Balkonumuzun yine silme denizle dolmasını, yazın birdenbire başlamasını, denize atlayarak dalgalardan bir dalga olmayı istiyordum. Denizin yerine kuşlar geldi balkona. Belki de damla damla taşıyacaklardı denizi. Cıvıltılarında uzakları işaret eden bir ürkeklik vardı. Açlığın kokusunu almak kolaydır, her yerden duyulur çünkü. Önemli olan aradaki engelleri kaldırmaktır. Evet, ellerimi kuşlara ekmek atmak için parçaladım. Bunun için camı kırmam gerekiyordu, kırdım. Ekmek kırıntısı gibi dağılan her bir şıngırtıyı ve açlıklarını alıp gitti kuşlar. Ben de kapı, duvar, dolap, cam, çerçeve, ne varsa hepsini yumrukladım; vurduklarım arasında çığlıklarının içinde yuvarlanan annem de vardı. Balkona oturup sigara yaktığımda annemin polisleri çağıracağını biliyordum. Çünkü namazlardan sonra da, polislerin beni yakalaması için dua ediyordu. Sonra ev kalabalıklaştı, beni yaka paça karakola götürdüler.
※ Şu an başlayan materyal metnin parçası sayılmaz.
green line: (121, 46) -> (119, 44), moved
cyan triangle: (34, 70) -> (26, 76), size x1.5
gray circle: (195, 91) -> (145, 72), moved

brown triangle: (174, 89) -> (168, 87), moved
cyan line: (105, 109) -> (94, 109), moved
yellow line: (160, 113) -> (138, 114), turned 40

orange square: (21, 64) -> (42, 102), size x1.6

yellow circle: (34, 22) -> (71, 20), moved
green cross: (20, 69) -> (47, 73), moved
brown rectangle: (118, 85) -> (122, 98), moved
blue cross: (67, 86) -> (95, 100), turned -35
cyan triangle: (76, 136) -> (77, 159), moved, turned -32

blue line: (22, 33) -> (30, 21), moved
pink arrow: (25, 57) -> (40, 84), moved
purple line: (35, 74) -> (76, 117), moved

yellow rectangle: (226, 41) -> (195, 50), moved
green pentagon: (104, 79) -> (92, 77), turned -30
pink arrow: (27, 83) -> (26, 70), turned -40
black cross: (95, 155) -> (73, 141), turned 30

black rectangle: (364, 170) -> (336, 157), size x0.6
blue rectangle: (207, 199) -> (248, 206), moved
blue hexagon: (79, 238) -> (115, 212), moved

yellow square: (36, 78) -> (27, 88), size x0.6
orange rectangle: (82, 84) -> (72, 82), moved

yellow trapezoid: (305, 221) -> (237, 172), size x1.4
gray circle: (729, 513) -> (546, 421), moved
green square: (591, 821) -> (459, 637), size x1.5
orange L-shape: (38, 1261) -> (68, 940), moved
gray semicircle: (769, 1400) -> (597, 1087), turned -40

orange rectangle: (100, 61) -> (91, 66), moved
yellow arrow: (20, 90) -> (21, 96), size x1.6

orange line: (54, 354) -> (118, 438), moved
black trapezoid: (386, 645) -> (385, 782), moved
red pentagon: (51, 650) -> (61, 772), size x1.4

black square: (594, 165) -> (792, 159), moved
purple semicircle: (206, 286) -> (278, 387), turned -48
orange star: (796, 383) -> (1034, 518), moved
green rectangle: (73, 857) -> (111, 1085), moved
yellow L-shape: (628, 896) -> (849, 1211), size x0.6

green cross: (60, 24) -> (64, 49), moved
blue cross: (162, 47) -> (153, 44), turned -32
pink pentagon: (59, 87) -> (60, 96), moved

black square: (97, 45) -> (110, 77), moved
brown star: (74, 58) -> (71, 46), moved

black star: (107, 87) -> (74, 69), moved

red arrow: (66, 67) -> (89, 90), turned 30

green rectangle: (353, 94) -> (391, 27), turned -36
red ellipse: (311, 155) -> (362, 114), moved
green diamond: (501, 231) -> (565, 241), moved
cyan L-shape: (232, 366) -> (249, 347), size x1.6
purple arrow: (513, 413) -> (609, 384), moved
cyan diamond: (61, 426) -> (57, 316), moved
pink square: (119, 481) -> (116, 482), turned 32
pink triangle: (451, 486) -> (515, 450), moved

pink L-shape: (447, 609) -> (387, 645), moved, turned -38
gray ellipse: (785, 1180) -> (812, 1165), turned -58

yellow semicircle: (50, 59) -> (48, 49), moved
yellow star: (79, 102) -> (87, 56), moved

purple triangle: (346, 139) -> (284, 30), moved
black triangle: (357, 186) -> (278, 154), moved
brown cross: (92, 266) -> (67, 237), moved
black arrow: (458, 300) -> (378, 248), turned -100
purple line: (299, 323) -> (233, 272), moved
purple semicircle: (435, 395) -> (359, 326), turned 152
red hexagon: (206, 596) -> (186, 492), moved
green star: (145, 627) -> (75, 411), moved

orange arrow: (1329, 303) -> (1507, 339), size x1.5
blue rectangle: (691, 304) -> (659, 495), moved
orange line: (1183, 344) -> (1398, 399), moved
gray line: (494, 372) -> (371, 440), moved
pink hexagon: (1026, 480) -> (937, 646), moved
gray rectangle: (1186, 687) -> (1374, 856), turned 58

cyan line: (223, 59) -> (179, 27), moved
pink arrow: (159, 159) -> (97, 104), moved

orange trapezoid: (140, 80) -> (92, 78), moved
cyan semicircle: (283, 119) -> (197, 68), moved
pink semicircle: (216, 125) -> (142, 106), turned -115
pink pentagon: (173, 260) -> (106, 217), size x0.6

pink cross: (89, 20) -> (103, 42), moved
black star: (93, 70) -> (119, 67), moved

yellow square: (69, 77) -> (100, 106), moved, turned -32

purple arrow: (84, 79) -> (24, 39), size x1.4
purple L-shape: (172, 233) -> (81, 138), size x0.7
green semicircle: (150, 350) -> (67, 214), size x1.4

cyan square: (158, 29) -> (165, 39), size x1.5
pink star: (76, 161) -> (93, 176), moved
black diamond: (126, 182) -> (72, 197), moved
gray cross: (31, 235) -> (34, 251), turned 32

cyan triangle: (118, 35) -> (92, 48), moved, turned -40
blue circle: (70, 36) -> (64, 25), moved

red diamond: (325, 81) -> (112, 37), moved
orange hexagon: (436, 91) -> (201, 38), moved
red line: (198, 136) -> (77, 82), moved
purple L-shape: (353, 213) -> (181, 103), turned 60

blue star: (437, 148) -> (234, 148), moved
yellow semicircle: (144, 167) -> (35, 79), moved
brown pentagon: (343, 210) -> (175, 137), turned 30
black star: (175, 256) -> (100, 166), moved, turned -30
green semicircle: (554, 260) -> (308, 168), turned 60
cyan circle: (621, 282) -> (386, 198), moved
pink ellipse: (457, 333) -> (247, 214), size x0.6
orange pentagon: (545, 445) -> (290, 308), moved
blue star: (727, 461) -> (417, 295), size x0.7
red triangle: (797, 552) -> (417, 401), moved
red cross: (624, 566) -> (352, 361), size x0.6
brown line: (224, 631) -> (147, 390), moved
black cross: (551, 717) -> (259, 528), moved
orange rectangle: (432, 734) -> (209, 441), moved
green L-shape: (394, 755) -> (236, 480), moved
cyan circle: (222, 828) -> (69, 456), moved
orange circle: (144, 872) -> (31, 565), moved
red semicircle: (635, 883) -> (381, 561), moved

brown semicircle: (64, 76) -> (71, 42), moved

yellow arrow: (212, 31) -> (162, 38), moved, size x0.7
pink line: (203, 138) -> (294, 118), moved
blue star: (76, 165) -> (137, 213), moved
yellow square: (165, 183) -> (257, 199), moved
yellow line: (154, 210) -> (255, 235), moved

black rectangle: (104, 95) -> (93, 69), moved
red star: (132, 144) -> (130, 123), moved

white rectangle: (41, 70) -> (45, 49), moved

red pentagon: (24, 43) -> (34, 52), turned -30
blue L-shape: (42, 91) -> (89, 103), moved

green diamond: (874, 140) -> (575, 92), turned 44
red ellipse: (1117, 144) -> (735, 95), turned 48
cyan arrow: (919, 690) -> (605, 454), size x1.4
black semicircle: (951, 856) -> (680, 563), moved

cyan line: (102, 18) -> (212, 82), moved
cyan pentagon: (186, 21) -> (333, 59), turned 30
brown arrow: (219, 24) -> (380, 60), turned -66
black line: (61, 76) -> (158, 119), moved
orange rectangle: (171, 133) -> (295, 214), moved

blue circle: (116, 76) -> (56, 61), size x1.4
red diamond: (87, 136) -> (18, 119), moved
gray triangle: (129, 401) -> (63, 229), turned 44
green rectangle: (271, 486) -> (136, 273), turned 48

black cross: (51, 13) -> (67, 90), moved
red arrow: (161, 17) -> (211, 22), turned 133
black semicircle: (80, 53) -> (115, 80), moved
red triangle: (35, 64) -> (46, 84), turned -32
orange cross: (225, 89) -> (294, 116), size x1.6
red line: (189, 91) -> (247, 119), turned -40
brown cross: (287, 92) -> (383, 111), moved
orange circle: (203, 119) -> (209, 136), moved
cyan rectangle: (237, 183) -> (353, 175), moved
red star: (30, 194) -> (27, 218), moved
Polisler beyaz önlük giymişlerdi; doktor olduklarını söylüyorlardı, inanmadım tabii… İstanbul’da çeşitli siyasal grupların içine girdim. Bir kitapçıda haftada üç gün çalışıyor, okula gidiyordum. Yürütemedim okulu. Okuduğum her kitapta o polislerin de gözleri vardı, gittiğim her yere geliyor, konuştuklarımı duyuyorlardı. Okulu bırakıp memlekete döndüğümde de ayrılmadılar peşimden. Çay bahçelerinde, birahanelerde ya yeni tanıştığım biri olarak, ya yan masalardan birindeki müşteri kılığında ya da aslını içinde saklayan bir gölge suretinde beni izliyorlardı. Evin önünden sürekli ekip arabaları geçiyordu, gözleri bizim evde. Bir yaz günü, evin bodrumundan sobayı çıkardım bahçeye, kitapları doldurdum içine, bir de kısa bir boru taktım dumanı iyi çıksın diye, bütün kitaplarımı yaktım. Yine de o gölge bırakmadı peşimi. O adamı da benden başka gören yok. Ya da gölgeleri, sesleri, kıpırtıları ve karaltıları okumasını bilen yok. Oysa bazen evin önündeki ağaç oluyor, dal dal gölgesini düşürüyor üstüme; hatta arkamdan gelip sırtıma dokunuyor. Zaman zaman o dalları da başka şeyleri de kırıp parçalamak istiyorum. Falçatayla kollarımı kesmek, derin kesiklere bakmak, damarları görmek… Canım yanmıyor hiç. Keserken farkında bile olmuyorum ne yaptığımın.